The story follows the “real” life of Eddie Huang and his Asian-American family who just moved from Washington D.C. to Florida in hopes of creating a rustic, American themed restaurant. It shows the difference between moving from an area that has an established neighborhood and community for a your specific culture, to migrating to one that has been completely white-washed. Loosely based on Eddie Huang’s childhood experiences, Fresh Off the Boat shows us the all too familiar culture shock when two opposing forces collide.
Eddie (Hudson Yang) is not your typical Asian-American boy, since his interests lean towards the mainstream American. His father, Louis (Randall Park), who you may recognize from as Kim Jong Un in The Interview, just opened a western-style restaurant in Florida that is not doing too well. Their mother, Jessica (Constance Wu), is the head of the household, and very reluctant to compromise her own culture by adopting this new one she is living in.
As I mentioned before, this show is a sitcom, and as such is prone to the pitfalls of all sitcoms based on culture shock: stereotyping. There are some of these types of jokes, where they play on already overplayed gags, but you can forgive them because at it’s core, it is genuine and still relevant to how pervasive American culture is when swallowing others whole. Aside from humorous references and comparisons, this show is kept grounded by the talented cast of Wu, Park and little Yang. They tackle serious issues while also remaining light-hearted and humorous. In the first episode, they brought up the use of a derogatory word, and ended up handling it beautifully.
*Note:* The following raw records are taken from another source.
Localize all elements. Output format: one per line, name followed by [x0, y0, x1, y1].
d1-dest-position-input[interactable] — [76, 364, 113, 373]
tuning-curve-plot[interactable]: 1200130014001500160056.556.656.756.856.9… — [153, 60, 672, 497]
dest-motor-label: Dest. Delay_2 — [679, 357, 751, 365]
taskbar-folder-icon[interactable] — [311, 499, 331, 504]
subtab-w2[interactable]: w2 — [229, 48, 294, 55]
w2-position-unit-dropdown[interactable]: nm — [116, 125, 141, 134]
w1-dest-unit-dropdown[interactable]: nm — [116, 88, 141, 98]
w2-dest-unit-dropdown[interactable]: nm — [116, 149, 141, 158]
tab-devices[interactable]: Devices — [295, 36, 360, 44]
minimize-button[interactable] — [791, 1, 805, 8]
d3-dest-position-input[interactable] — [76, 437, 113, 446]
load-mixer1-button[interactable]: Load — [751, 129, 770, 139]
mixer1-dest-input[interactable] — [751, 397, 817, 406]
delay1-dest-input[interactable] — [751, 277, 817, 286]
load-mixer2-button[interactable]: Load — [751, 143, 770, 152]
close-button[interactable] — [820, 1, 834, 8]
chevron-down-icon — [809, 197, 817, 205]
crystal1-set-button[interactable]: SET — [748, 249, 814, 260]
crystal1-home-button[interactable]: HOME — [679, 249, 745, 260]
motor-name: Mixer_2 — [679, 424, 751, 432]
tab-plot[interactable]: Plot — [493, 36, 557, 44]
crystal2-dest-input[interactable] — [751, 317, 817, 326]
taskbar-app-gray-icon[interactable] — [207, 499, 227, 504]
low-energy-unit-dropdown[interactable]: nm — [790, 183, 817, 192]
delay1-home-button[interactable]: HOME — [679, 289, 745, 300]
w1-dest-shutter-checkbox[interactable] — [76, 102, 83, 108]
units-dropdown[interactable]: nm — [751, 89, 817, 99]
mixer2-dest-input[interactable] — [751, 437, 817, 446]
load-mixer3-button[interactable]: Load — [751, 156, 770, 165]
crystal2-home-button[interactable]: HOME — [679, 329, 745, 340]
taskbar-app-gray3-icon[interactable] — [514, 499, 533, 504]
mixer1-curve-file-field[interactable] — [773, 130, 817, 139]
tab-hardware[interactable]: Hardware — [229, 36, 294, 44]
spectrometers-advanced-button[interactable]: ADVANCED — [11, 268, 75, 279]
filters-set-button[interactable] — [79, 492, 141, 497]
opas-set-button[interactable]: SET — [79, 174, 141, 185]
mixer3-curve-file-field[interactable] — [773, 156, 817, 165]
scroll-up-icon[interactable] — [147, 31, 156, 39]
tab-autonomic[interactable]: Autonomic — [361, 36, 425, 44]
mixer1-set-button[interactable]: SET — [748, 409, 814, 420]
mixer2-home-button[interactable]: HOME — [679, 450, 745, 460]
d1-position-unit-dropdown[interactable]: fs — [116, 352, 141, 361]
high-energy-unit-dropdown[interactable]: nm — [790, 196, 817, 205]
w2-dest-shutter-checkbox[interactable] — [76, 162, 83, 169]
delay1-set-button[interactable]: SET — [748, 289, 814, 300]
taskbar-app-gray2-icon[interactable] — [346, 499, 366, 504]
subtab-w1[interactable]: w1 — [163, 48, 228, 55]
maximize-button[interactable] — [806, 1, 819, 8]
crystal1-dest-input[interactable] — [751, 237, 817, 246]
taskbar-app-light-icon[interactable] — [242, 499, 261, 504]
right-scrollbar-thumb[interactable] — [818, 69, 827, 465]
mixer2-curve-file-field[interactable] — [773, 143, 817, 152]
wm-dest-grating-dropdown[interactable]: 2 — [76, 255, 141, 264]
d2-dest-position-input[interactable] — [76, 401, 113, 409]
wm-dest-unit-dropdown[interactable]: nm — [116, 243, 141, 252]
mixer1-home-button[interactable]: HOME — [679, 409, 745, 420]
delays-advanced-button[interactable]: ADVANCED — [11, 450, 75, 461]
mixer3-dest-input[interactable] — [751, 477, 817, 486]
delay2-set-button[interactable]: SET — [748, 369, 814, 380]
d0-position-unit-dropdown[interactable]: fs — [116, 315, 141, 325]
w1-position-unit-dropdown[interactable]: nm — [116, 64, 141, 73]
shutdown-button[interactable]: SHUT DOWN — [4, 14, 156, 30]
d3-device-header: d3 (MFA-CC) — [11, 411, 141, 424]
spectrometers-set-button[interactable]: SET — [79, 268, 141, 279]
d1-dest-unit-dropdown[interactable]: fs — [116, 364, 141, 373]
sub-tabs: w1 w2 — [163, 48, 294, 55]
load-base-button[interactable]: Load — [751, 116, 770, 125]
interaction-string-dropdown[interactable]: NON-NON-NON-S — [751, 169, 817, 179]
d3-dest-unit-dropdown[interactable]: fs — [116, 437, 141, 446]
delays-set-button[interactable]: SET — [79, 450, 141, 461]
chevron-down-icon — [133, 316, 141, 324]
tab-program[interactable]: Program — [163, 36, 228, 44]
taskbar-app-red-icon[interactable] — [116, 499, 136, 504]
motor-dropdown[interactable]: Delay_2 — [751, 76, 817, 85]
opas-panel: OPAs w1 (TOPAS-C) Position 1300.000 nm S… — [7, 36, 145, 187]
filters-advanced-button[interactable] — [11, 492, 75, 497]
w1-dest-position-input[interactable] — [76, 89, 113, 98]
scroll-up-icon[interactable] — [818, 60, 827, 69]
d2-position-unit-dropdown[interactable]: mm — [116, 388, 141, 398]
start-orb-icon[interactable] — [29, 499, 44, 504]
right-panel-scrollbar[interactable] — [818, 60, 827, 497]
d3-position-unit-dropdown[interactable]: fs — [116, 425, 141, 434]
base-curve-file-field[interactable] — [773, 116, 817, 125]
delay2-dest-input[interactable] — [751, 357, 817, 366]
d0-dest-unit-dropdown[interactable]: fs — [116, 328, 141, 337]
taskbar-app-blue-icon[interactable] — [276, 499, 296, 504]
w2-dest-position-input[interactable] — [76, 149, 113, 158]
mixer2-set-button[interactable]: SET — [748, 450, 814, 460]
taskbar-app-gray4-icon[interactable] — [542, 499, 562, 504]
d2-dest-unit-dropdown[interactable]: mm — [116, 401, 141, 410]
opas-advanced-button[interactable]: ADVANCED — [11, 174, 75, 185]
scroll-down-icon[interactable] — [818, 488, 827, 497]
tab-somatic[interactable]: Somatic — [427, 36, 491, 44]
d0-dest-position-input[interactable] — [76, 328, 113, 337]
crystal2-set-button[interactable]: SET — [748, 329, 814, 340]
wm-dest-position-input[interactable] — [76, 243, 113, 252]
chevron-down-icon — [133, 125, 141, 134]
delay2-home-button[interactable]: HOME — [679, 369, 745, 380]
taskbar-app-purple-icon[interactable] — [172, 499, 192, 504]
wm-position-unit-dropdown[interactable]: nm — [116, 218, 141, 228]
Final Thoughts: Fresh Off the Boat might not be the final product Eddie Huang originally intended it to be, but brushing past the stereotypical hi-jinks, there is a core of authenticity and humor that will hopefully show the cultural depth and representation that the Asian community is lacking. Good writing can easily be become great with enough rejection of comedic conventions and the continued support of the strong cast; It can easily reach the heights of Modern Family-hood.